Posted: 06 Apr 2016     Print Version  Bookmark and Share

Keywords:Internet of Things  IoT  FRAM  battery  Flash 

The paradigm of 'big data' springs from an increasingly connected world through the rise of social media and business transactions. The prominence of the Internet of Things (IoT) will continue to strain the resources of the internet by a convergence of wireless sensor networks that generate massive amounts of data. It is projected that by the year 2020 there will be 20 billion devices connected to the internet with each individual having an average of 6.58 connected devices [1].

The IoT sensor backplane is increasingly expected to monitor the system under test on a real-time basis. This is true for IoT sensor solutions monitoring body area networks, safety and security solutions, industrial factory and process automation solutions, and building automation solutions to name a few. This gives rise to a new paradigm tied to the data collected by the connected devices, that of 'big data sensing.'

Big data sensing drives a rethinking of the way this data is managed. The concept of edge computing tries to address these issues by processing the data at the point where the connected device uploads the data to the network. This fails to consider the system as a whole where in addition to minimising the amount of data on the network, the overall power consumption of the wireless sensor network needs to be minimised in order to maintain acceptable battery life. In industrial IoT solutions for example, battery life of 10 years is typically expected for the connected device. Requiring the connected device to stream data real time to the network drives resources from the end node, which reduces the battery life of the device.

A more power efficient approach would be to process the data at the point of collection. Here, the IoT sensor will have to act autonomously from the gateway, initiate data collection on statistically significant events, operate with minimal power consumption, drive efficient means of extracting data, and only initiate transfer of data under instances deemed to be statistically significant. Minimising the occurrence of these data transfer events to the gateway reduces the amount of allocated resources by the network and leads to the most efficient solution. In this article, we take a holistic view of the IoT sensor solution and discuss design methodologies that address the system and module requirements which enable the connected device to operate autonomously with the lowest power consumption for real-time monitoring of the system under test.

Connected device power efficiency
We begin by analysing the power efficiency of a typical connected device in an industrial application. The device wirelessly monitors flow of liquid in a typical industrial process control solution. The block diagram shown in figure 1 consists of a low power microcontroller for processing of the data and resource management, an RF transceiver, a data logger, sensing module and an LCD display. Using a sub-system energy consumption model, the total energy consumed by the connected device is given by the following equation:

ETot = EMCU total + Esensor + Elisten + Et + Er + Esleep + Eswitch + ELCD (Eqn 1)

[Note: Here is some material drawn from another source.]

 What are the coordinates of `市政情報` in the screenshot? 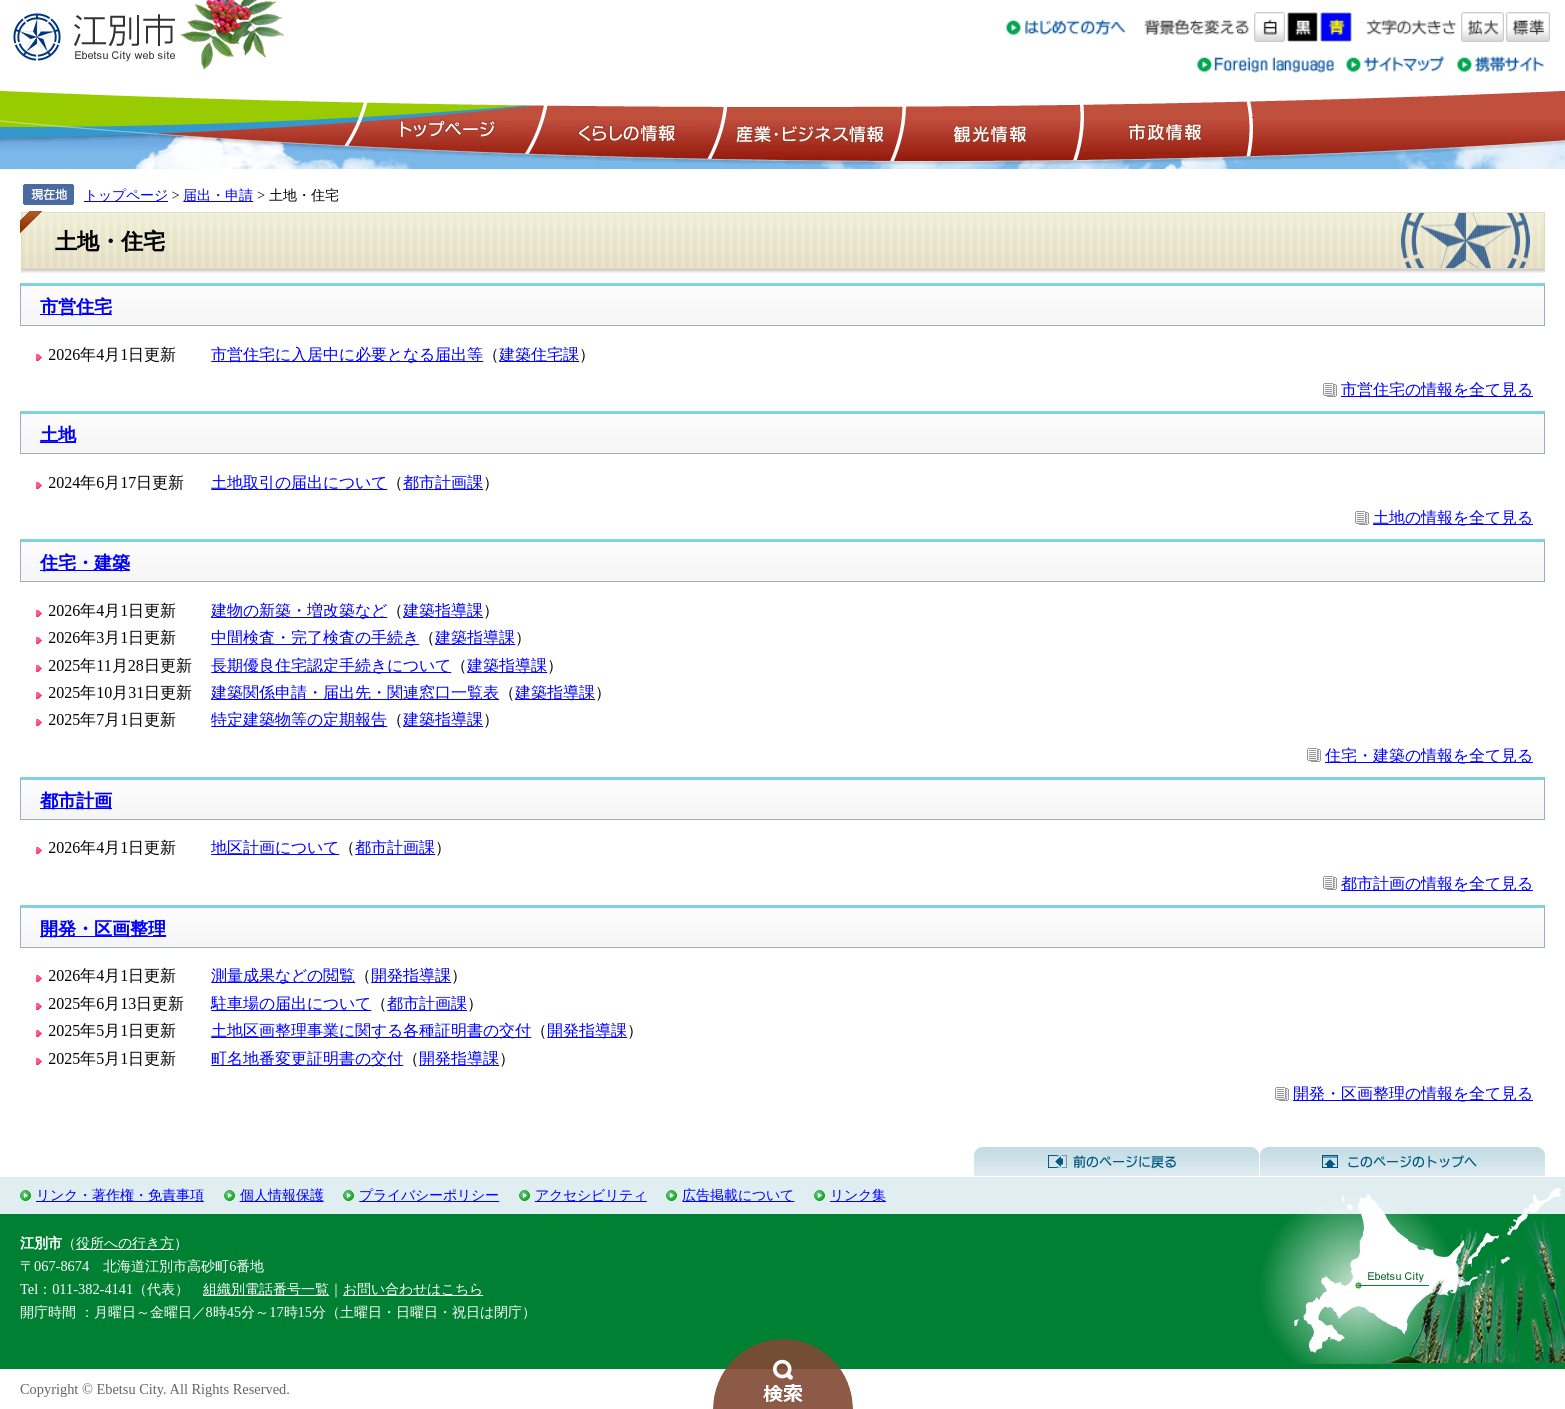 It's located at (1163, 131).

where EMCU total represents the total energy consumed by the microcontroller during active and sleep modes, Esensor represents the energy consumed during sensing and ELCD is the energy consumed by the display. The overall energy consumption during RF communication is the sum of the energy required during transmission (Et) , the energy required to receive data from the gateway or adjacent nodes (Er) , the switching energy going from idle and active states (Eswitch) and the listening energy and energy required to resolve anti-collision during transmissions (Elisten). The IEEE 802.15.4 standard [2] MAC and PHY layers call for a standard CSMA (carrier sense multiple access) procedure for resolving anti-collisions. For this analysis we only consider the RF energy consumption associated with the MAC and PHY layer and do not account for additional overhead driven by the upper OSI layers of the RF protocol. In addition, we do not account for beacon events called out in the MAC layer.

Figure 1: Industrial Flow Meter block diagram (Source: Texas Instruments).